Principal Engineer - Open Source Data Platform (ODP)
acceldata
About the Role
We are seeking a Principal Engineer with a minimum of 14 years of experience to serve as a technical visionary and thought leader for the Acceldata Open Data Platform (ODP). In this role, you will define the long-term technical strategy, lead the most complex architectural initiatives, and represent Acceldata in the global open-source and distributed systems community. You will work directly with engineering leadership and executives to shape product direction while driving innovation across the organization.
This is a full-time, on-site position, open to candidates with valid work authorization.
Why Join Us
As a Principal Engineer at Acceldata, you will be at the forefront of shaping the future of enterprise data platforms. You'll define the technical vision for systems that power mission-critical workloads across the world's largest organizations. Your decisions will influence not just our platform, but the broader data ecosystem through open-source contributions and industry leadership.
You'll work alongside Apache members, committers, and industry veterans who are passionate about solving the hardest problems in distributed computing. This is a rare opportunity to combine deep technical impact with strategic influence, building technology that matters while shaping the direction of a growing company in the data observability space.
Responsibilities
- Define and drive the long-term technical strategy and architecture for the Open Data Platform, aligning with business objectives and industry trends.
- Own the design of the most complex, high-impact systems; establish architectural principles and patterns that scale across the organization.

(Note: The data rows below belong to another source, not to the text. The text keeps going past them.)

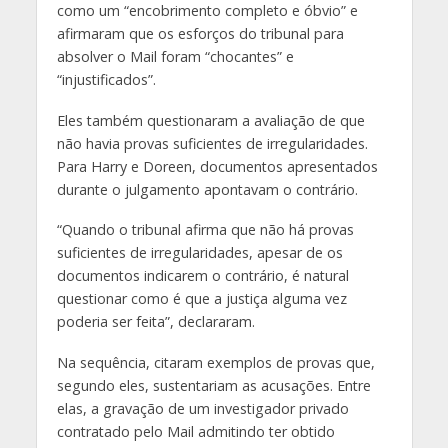
como um “encobrimento completo e óbvio” e
afirmaram que os esforços do tribunal para
absolver o Mail foram “chocantes” e
“injustificados”.
Eles também questionaram a avaliação de que
não havia provas suficientes de irregularidades.
Para Harry e Doreen, documentos apresentados
durante o julgamento apontavam o contrário.
“Quando o tribunal afirma que não há provas
suficientes de irregularidades, apesar de os
documentos indicarem o contrário, é natural
questionar como é que a justiça alguma vez
poderia ser feita”, declararam.
Na sequência, citaram exemplos de provas que,
segundo eles, sustentariam as acusações. Entre
elas, a gravação de um investigador privado
contratado pelo Mail admitindo ter obtido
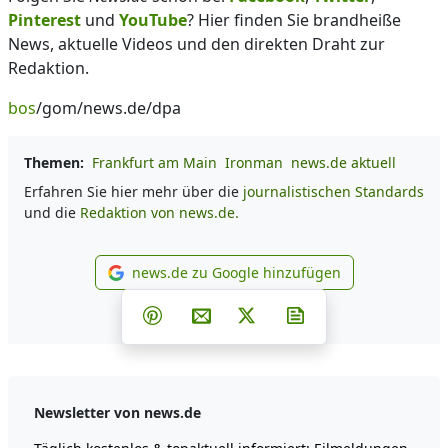
Pinterest
und
YouTube
? Hier finden Sie brandheiße
News, aktuelle Videos und den direkten Draht zur
Redaktion.
bos
/gom/news.de/dpa
Themen:
Frankfurt am Main
Ironman
news.de aktuell
Erfahren Sie hier mehr über die
journalistischen Standards
und die
Redaktion von news.de.
news.de zu Google hinzufügen
news.de zu Google hinzufüg
Teilen auf Facebook
Teilen auf Whatsapp
Teilen auf Telegram
Teilen auf Pinterest
Per E-Mail teilen
Post auf X
Newsletter abonni
Newsletter von news.de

- Identify emerging technologies and industry trends; lead research and development initiatives that position Acceldata at the cutting edge of data platform innovation.
- Serve as a recognized leader in the open-source community; drive Apache project contributions, represent Acceldata at conferences, and influence project roadmaps.

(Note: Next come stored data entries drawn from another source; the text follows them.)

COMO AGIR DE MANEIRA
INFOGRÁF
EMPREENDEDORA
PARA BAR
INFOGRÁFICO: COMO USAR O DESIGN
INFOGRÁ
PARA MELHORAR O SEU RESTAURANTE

- Collaborate with CTO, VP of Engineering, and product leadership to translate business strategy into technical execution; provide technical due diligence for strategic initiatives.
- Influence engineering practices, tools, and culture across multiple teams; establish best practices that elevate the entire engineering organization.
- Mentor Staff Engineers and Senior Engineers; develop technical leadership capabilities across the organization.
- Lead resolution of the most challenging technical problems spanning architecture, performance, scalability, and reliability.
- Engage with strategic customers and partners on complex technical discussions; translate customer needs into platform capabilities.
- Drive alignment across engineering, product, and operations on technical decisions with broad organizational impact.
- Work across diverse environments: Bare Metals, VM, Kubernetes, multi-cloud, and hybrid architectures at enterprise scale.
Mandatory Skills & Qualifications
- 12+ years of hands-on software development experience with at least 8 years focused on distributed systems, big data platforms, or data infrastructure.
- Proven track record of leading large-scale technical initiatives from conception to production across multiple teams.
- Expert-level proficiency in Java or Scala; strong skills in Python and systems languages.
- Deep expertise in distributed computing including consensus protocols, distributed transactions, data replication, partitioning strategies, and optimisation with modern table formats.
- Extensive experience in architecting and scaling systems using Hadoop, Spark, Hive, Trino, Kafka, Flink, and related technologies at production scale (100s to 1000s of nodes).
- Demonstrated ability to design and evolve complex systems that handle petabyte-scale data with high availability and performance requirements.
- Expert knowledge of cloud-native architectures, Kubernetes orchestration, and multi-cloud deployment patterns.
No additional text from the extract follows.